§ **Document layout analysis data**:
◆ ◆ ◆ ◆ ◆

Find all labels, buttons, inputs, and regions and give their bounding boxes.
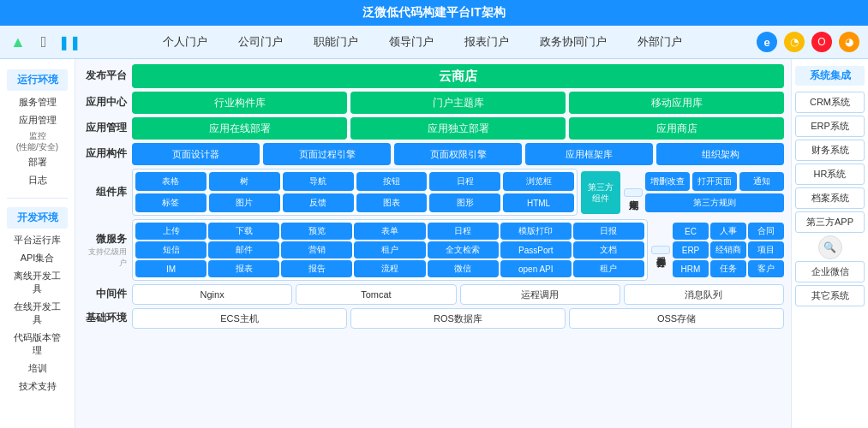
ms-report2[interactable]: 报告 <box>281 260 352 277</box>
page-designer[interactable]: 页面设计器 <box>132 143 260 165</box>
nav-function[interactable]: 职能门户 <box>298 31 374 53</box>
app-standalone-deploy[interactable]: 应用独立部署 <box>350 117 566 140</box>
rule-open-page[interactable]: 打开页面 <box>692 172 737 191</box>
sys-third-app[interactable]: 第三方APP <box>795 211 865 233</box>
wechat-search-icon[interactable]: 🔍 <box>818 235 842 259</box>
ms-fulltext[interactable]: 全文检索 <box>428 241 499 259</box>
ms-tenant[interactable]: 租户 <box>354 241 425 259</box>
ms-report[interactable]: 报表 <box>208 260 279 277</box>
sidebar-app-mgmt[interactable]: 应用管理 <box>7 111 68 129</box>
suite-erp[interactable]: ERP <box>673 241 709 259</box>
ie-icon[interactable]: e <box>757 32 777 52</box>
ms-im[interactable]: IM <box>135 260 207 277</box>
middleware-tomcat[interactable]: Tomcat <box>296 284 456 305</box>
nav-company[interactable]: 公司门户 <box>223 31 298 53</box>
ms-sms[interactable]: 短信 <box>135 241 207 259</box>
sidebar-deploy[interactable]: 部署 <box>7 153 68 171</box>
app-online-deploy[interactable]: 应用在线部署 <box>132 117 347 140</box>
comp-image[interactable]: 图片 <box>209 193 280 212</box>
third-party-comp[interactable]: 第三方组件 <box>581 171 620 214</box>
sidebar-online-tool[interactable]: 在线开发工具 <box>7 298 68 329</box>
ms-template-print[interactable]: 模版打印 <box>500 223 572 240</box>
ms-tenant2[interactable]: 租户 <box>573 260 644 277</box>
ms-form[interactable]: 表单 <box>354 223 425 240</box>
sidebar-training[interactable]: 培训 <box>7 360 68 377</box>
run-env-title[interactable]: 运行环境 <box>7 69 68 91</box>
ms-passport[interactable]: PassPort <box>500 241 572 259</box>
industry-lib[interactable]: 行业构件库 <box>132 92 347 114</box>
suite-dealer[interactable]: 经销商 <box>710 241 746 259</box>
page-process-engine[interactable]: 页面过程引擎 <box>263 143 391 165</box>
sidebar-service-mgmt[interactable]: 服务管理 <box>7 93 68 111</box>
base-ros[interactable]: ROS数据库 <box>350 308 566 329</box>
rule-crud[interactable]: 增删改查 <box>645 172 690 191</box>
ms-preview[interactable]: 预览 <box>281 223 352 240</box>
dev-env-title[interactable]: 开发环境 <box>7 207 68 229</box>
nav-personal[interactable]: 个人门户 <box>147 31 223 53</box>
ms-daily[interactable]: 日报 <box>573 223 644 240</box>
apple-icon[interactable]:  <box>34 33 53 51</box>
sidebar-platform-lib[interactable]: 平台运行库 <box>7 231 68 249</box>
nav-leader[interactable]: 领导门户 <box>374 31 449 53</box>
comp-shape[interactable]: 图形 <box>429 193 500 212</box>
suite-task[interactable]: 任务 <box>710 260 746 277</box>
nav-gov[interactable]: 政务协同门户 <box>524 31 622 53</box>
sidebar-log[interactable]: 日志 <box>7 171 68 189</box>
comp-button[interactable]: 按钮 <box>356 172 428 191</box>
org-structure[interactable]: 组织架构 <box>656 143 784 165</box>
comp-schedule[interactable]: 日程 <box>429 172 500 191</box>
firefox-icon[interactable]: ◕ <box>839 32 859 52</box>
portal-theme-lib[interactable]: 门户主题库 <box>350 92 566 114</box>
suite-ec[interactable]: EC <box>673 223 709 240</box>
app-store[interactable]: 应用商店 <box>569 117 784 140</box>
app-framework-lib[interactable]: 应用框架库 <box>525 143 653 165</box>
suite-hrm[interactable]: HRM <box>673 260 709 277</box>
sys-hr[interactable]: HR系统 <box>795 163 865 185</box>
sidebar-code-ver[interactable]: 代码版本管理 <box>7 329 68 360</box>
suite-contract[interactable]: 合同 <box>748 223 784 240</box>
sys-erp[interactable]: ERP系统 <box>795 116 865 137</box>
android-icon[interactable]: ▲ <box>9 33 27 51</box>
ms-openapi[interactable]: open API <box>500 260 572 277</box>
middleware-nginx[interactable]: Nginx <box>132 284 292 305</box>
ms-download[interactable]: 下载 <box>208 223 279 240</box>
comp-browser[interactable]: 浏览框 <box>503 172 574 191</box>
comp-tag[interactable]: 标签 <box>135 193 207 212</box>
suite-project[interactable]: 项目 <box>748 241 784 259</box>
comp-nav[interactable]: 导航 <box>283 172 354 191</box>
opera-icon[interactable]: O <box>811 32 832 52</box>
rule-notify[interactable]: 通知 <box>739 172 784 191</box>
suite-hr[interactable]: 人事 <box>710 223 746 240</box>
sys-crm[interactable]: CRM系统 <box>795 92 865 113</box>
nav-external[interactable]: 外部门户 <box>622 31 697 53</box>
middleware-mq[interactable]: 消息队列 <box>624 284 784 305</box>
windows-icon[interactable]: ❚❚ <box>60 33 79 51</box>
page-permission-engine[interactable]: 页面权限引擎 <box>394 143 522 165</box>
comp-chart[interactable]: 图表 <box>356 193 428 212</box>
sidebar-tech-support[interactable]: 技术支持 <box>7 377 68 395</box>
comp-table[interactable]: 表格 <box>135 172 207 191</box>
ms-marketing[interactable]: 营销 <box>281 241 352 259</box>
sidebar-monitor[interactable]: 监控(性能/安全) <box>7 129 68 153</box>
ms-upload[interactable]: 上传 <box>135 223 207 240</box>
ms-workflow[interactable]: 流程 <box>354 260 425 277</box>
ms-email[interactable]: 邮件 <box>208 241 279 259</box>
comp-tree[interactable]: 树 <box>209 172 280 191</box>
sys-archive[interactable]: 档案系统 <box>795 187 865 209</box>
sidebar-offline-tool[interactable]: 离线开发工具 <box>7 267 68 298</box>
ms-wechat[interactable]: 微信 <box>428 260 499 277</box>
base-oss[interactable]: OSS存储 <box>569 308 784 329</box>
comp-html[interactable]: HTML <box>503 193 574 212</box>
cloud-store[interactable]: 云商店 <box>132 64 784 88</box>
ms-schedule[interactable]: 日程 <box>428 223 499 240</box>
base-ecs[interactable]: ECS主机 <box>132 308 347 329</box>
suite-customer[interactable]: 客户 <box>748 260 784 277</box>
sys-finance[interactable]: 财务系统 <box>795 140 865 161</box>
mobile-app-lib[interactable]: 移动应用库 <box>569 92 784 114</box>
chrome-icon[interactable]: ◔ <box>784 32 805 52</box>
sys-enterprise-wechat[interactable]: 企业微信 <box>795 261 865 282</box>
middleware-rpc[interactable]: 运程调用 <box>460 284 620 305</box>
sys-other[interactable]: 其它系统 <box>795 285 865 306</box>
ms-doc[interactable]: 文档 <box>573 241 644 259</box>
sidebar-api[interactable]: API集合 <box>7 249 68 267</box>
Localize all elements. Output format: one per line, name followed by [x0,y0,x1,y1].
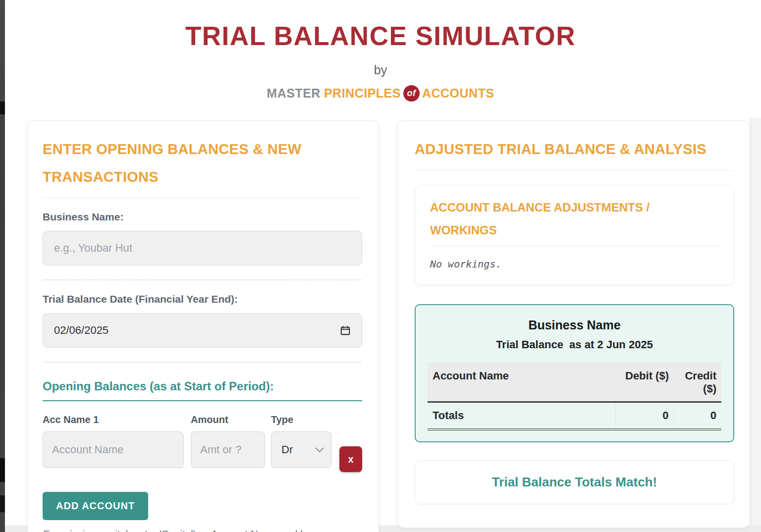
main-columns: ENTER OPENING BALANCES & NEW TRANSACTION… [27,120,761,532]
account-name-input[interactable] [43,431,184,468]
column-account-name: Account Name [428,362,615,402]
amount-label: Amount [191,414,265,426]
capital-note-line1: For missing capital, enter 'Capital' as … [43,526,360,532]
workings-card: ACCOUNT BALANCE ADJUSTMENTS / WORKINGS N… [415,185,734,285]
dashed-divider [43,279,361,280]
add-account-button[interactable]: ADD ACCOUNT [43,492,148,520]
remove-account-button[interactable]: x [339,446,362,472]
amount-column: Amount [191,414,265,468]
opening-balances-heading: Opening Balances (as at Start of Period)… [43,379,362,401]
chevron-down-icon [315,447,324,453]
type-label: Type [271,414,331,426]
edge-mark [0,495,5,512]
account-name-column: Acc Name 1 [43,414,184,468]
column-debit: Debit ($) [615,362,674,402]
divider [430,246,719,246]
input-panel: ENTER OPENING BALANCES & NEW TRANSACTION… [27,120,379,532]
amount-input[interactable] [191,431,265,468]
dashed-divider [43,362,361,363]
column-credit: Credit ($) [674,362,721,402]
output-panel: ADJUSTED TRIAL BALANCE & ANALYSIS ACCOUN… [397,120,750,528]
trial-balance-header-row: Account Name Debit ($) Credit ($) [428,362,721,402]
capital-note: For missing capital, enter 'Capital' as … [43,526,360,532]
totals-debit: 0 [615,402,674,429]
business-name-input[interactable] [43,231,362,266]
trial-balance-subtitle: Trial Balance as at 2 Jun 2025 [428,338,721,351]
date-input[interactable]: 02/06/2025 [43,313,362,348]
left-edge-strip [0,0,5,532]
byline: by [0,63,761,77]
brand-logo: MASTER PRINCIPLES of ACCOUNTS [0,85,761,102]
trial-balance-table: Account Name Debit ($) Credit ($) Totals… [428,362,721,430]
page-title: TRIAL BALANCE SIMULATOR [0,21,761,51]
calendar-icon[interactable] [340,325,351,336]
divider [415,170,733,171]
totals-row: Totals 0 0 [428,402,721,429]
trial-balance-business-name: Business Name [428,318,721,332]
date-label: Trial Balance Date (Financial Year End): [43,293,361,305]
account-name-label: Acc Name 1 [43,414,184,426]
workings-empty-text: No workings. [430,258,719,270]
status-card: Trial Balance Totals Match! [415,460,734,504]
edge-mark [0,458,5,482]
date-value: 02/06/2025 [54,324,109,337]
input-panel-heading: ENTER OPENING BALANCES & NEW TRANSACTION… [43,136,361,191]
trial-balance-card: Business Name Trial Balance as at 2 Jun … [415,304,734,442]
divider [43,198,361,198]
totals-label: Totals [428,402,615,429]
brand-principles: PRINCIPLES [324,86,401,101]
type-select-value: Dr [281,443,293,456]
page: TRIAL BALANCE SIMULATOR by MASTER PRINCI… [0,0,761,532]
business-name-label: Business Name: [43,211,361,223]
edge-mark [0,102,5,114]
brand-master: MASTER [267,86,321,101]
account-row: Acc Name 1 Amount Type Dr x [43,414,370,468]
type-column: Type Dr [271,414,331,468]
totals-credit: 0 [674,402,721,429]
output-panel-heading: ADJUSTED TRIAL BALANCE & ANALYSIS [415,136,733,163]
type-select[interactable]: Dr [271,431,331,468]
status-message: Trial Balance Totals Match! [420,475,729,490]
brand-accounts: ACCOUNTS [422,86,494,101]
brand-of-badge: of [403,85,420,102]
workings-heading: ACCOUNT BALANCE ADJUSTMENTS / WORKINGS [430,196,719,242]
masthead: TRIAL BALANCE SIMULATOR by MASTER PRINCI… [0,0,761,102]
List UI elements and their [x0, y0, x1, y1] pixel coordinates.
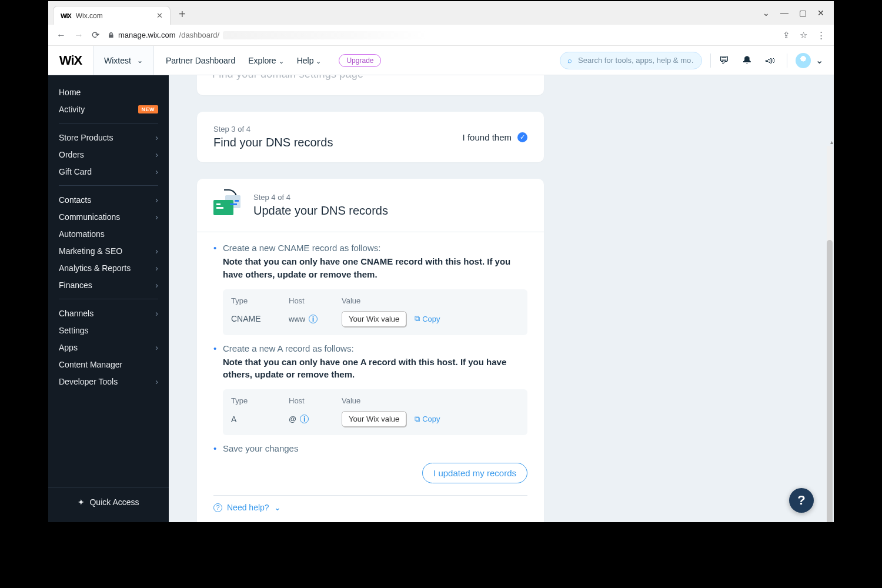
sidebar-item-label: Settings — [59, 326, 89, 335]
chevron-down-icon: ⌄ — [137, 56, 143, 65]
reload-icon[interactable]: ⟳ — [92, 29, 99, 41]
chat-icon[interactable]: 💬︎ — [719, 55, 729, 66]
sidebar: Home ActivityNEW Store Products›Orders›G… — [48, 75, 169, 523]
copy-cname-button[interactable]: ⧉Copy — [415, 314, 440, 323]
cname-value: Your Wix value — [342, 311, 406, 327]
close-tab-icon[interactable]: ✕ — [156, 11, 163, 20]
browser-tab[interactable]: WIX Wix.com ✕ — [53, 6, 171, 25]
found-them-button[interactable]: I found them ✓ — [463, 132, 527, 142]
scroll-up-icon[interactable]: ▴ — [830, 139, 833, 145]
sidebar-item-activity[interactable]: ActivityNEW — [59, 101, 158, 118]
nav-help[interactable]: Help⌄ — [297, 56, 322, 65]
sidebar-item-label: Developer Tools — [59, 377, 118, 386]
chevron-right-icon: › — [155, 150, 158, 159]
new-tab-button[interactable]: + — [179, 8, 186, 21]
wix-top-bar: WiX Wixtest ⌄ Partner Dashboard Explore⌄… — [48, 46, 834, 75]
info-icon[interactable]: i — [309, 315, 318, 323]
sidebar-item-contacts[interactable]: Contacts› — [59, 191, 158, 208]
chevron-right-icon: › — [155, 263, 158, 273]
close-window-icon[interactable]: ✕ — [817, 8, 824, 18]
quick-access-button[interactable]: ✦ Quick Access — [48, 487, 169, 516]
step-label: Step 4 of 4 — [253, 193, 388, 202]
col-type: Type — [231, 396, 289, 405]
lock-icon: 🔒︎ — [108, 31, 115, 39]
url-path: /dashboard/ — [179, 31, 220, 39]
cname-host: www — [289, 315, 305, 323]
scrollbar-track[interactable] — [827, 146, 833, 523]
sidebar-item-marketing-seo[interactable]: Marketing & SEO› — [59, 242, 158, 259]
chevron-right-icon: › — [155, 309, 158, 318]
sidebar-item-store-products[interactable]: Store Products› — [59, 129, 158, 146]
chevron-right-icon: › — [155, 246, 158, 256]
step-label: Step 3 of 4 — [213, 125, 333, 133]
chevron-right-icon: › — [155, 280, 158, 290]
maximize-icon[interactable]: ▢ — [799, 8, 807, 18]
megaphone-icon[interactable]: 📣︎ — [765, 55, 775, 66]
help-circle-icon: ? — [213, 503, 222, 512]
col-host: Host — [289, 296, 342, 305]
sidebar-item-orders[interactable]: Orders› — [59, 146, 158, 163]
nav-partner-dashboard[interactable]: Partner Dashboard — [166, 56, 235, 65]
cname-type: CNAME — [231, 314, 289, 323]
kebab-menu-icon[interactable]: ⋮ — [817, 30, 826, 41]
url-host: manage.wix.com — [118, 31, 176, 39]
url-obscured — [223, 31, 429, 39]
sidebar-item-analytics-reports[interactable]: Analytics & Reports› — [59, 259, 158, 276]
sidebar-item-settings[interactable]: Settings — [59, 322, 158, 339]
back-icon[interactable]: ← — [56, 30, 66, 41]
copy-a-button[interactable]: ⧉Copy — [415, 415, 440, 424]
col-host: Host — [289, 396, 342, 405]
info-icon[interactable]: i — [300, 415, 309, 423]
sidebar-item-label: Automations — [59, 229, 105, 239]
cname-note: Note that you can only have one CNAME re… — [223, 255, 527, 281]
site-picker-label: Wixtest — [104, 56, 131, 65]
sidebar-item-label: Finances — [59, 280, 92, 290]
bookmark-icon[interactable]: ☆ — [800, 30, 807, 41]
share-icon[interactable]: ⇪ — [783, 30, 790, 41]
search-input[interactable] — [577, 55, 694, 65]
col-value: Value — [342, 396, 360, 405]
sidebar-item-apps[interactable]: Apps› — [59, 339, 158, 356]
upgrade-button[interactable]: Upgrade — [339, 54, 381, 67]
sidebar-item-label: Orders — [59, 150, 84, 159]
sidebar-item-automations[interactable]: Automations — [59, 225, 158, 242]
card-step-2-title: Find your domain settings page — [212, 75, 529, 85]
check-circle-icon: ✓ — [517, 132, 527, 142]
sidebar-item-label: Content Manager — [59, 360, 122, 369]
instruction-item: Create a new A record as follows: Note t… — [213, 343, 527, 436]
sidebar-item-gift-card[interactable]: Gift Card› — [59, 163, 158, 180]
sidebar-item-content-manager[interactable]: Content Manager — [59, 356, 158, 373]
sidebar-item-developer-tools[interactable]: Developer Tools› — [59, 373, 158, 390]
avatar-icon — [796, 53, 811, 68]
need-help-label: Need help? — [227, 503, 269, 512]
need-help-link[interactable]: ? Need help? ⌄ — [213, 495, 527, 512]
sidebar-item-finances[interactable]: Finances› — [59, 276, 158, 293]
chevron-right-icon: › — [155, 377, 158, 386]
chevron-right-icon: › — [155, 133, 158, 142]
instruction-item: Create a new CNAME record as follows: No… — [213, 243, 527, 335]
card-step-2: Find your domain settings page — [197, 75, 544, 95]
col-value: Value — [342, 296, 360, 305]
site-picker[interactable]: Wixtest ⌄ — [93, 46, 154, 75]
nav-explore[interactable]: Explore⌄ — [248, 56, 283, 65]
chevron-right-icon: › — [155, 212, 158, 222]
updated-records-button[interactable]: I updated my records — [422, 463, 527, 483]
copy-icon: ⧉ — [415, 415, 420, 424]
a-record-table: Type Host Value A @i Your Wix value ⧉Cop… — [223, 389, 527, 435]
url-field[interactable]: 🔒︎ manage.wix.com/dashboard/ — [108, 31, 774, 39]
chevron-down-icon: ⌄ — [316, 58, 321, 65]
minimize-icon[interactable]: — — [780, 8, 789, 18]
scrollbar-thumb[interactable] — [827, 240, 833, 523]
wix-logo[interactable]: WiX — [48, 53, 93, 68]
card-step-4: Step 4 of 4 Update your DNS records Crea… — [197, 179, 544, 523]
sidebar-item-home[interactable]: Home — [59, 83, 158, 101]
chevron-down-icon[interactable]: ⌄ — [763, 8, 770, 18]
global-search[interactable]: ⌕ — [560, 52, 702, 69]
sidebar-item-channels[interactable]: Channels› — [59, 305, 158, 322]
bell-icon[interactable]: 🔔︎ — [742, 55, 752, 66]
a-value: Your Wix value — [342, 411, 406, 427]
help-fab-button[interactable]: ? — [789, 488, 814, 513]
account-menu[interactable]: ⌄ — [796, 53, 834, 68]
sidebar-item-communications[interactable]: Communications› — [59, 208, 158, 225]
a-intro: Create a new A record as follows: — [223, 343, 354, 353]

◆ ◆ ◆ ◆ ◆

§ **WORK REQUEST**: Each line above where the word "Home" occurs should be returned in full.

§ **SOLUTION TO THIS EXERCISE**:
sidebar: Home ActivityNEW Store Products›Orders›G… — [48, 75, 169, 523]
sidebar-item-home[interactable]: Home — [59, 83, 158, 101]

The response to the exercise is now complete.